One example comes from Daria Albrecht, founder of Friendsphere. She explained how her company uses AI to help micro-sellers reach local markets and improve their online visibility.
That story lands because it is grounded. AI helps small businesses compete. It supports livelihoods. It solves real friction.
This theme repeats across the floor.
Founders focus on workflow tools, robotics for education, and AI systems embedded into ordinary devices. The message stays consistent. Technology works best when it feels personal and valuable.
Industrial Europe Turns Up Big in Doha
One of the clearest cues came from Germany.
Germany brings its largest delegation ever to Web Summit Qatar. More than 200 startups, investors, and decision-makers attend under a unified pavilion.
Oliver Owcza, the German Ambassador to Qatar, frames the moment clearly. He says Germany feels “very happy to have a strong German representation” and highlights partnerships with the German Mittelstand and multiple federal states.
Christoph Ahlhaus, President of the German Mittelstand BVMW, goes further. “Doha today is the place to be,” he says.
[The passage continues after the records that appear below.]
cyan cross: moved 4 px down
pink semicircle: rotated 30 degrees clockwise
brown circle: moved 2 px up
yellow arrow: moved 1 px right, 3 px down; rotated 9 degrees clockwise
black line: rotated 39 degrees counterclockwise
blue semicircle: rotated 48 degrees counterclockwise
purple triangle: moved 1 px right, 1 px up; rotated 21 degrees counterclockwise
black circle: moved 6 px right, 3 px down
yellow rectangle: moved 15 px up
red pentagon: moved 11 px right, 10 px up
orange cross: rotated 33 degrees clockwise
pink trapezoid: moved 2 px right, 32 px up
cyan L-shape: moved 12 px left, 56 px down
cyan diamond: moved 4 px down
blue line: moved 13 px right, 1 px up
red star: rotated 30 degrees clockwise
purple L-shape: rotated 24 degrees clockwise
He calls the cooperation between Germany and Qatar “a real win-win situation.”
The pavilion spans AI, cybersecurity, deep tech, and industrial innovation. The focus moves beyond visibility toward market entry and long-term collaboration.
That matters because it shows traditional industrial economies now treat the Gulf as a serious innovation partner.
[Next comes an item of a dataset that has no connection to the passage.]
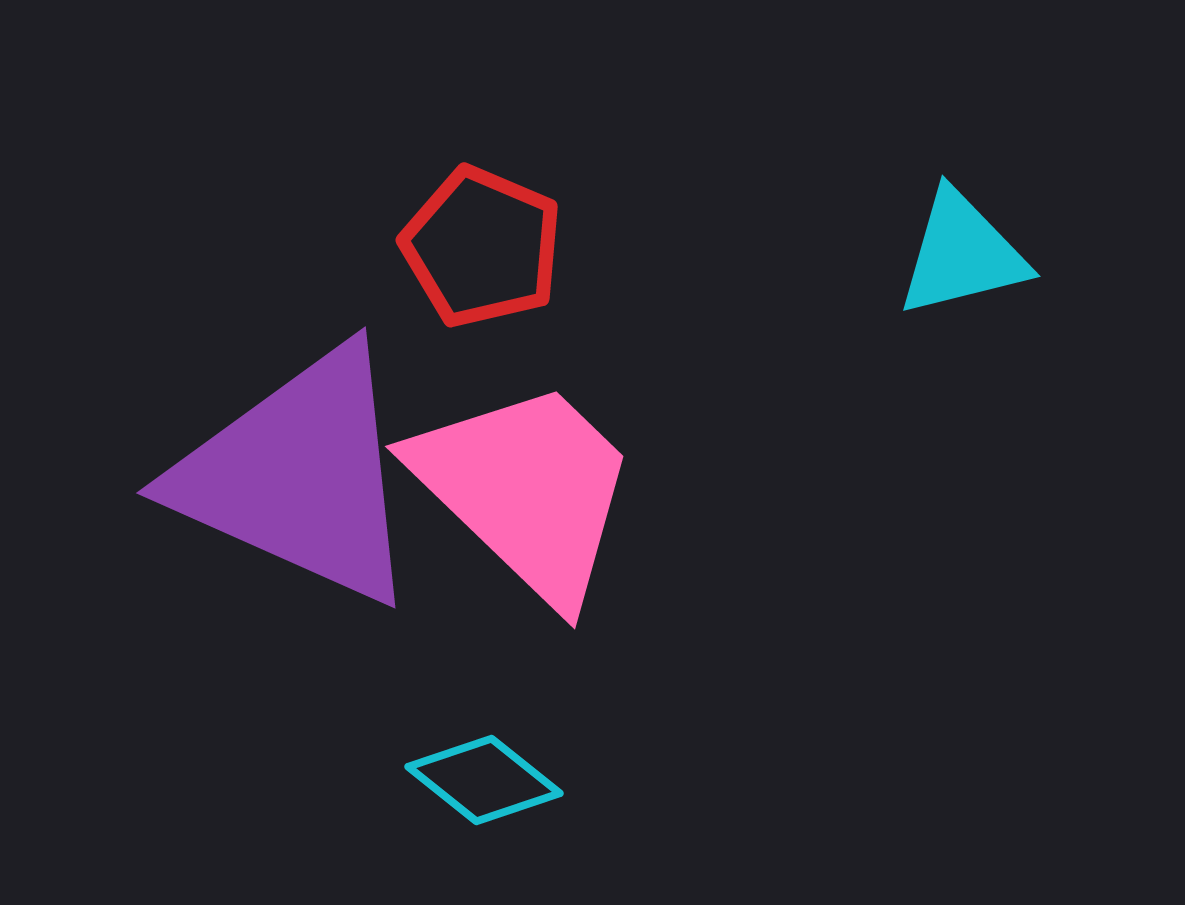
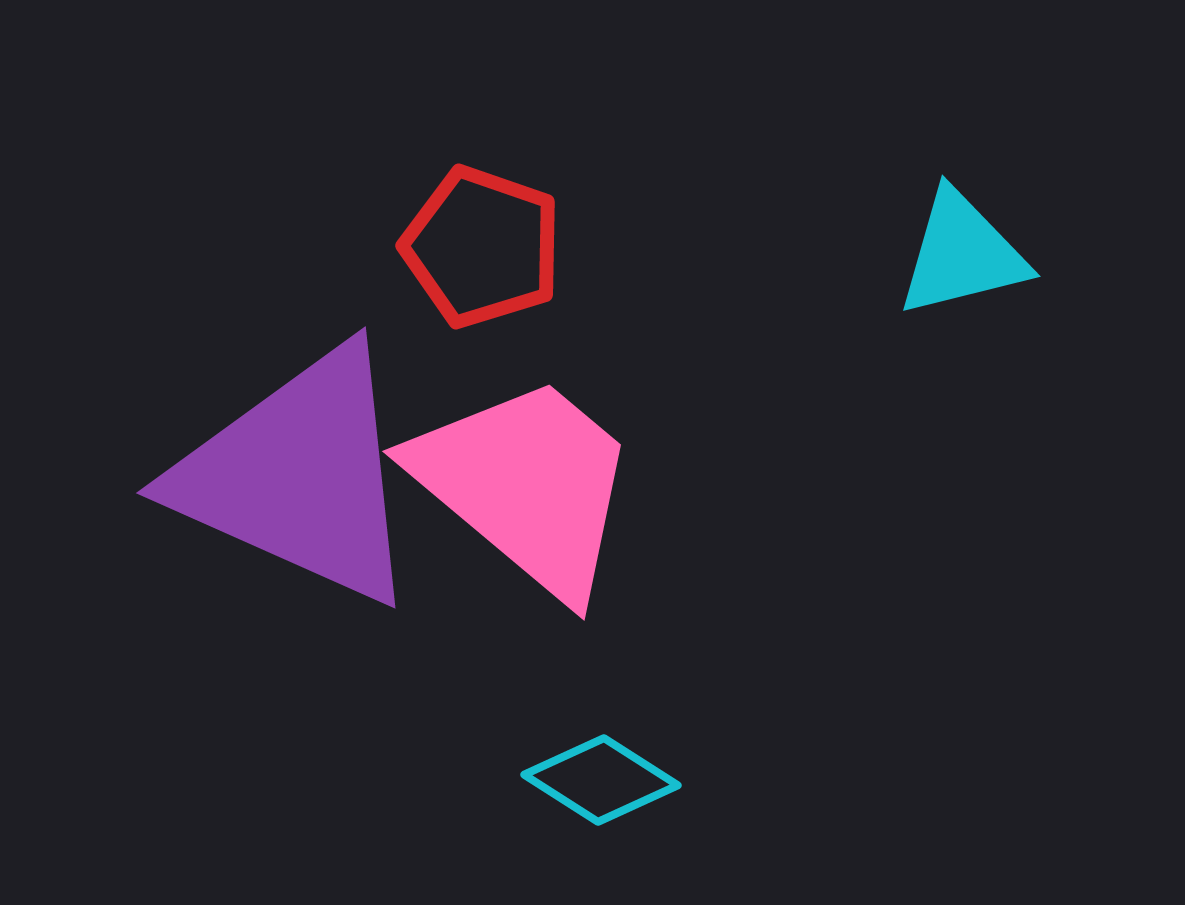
red pentagon: rotated 4 degrees counterclockwise
pink trapezoid: moved 5 px up; rotated 4 degrees counterclockwise
cyan diamond: moved 117 px right; rotated 6 degrees counterclockwise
Luma AI Ramps Up Its Global Expansion

Few stories capture the summit’s momentum better than Luma AI.
Fueled by a $900 million funding round led by Saudi AI firm HUMAIN, Luma is ramping up its expansion efforts. The company grew from about 30 employees to more than 160 in a year. It opened offices in London and Seattle.
CEO Amit Jain speaks openly about growth. “Startups that don’t grow shouldn’t exist,” he says.
Luma builds multimodal intelligence across text, audio, video, and images. Its video generation platform, Dream Machine, attracted one million users in four days. The company later launched Ray3, a reasoning video model that pushes generative AI.

Infrastructure is the next bottleneck.
To meet compute demand, Luma partners with HUMAIN on Project Halo, a large-scale AI infrastructure initiative expected to reach two gigawatts of capacity by the early 2030s. The project involves NVIDIA and AMD.
Jain calls it “one of the largest infrastructure build-ups that we know of.”
This story highlights why Doha matters. The region offers energy, land, and capital at scale. AI infrastructure needs all three.
Culture, Representation are in the AI Conversation
Luma’s expansion also highlights a more subtle issue.
Jain points out that AI systems learn from what they see. When cultures lack representation in training data, they risk disappearing from the digital record. He warns that history now lives online, not in archaeology.
To address that gap, Luma works with partners in Saudi Arabia to build what Jain calls the world’s first Arabic world model.
As AI-generated content becomes cheaper and more widespread, cultural visibility becomes a strategic concern. Web Summit Qatar brings that issue to the forefront.
Chips, Robots, and the Hardware Backbone of Innovation
While AI captures attention, hardware quietly powers it all.
Max Mirgoli, EVP at imec, reminds attendees that semiconductors underpin modern life. “If you open up your phone, if you open up any appliance these days, you will see chips,” he says.
He explains how semiconductors drive the renaissance in computing and communication. They now enable AI at scale.
Robotics startups echo the same theme. Yavuzalp Özcan of NCT Robotics explains how his company builds robots to support children with homework and learning. He describes robots as companions, not machines.
The central idea: Technology is not in labs. It lives in homes, schools, and pockets.
TF Summary: What’s Next
Web Summit Qatar draws massive attendance and converts attention into real investment. AI, robotics, and infrastructure dominated. Companies planned to scale by leveraging regional capital and energy advantages.
MY FORECAST: Web Summit Qatar cements its place as a permanent global tech hub, driven by growing attendance and increased capital. The region is critical for AI infrastructure, cultural representation, and applied innovation. Doha, the host city, is becoming a tech power centre.